One a penny, two a penny
With the brightness of lemon, richness and warmth of spiced yeast dough and gentle sweetness of a scant amount of icing, hot cross buns seem to embrace the hope of spring.
The baked treat dates to medieval England and was actually banned in Tudor times "upon pain or forfeiture of all such spiced bread to the poor." The ban proved difficult to enforce, and the restriction went away sometime with the next ruler.
Read more about the history and lore of hot cross buns in Wednesday's Spokesman-Review Food section.

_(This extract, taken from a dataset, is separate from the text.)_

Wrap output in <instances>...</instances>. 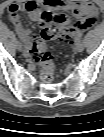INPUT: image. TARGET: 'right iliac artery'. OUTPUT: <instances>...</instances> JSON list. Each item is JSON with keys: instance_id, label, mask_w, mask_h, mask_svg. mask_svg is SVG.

Meantime, here's a vintage recipe for the storied Easter treat.
Good Friday Buns
From “Cassell’s Dictionary of Cookery with Numerous Illustrations,” 1875
Rub a quarter of a pound of butter into two pounds of flour. Add a pinch of salt; then mix a wine-glassful of fresh, thick yeast with a pint and a half of warmed milk; and stir these into the flour til it forms a light batter. Put the batter in a warm place to rise. When sufficiently risen, work into it half a pound of sugar, half a pound of currants, half a nutmeg, grated, and a quarter of an ounce of powdered mace. Knead these well into the dough, make it up into buns, and place them on buttered baking-tins. Make a cross on them with the black of a knife, brush a little clarified butter over the top, and let them stand a quarter of an hour before the fire. Bake in a good oven. When bread is made at home, hot cross buns may be made by mixing the currants, &c. with bread dough after it was risen. Time, one hour to let the dough rise; twenty minutes to bake. Sufficient for two dozen buns. Probable cost, 1s. 6d. for this quality.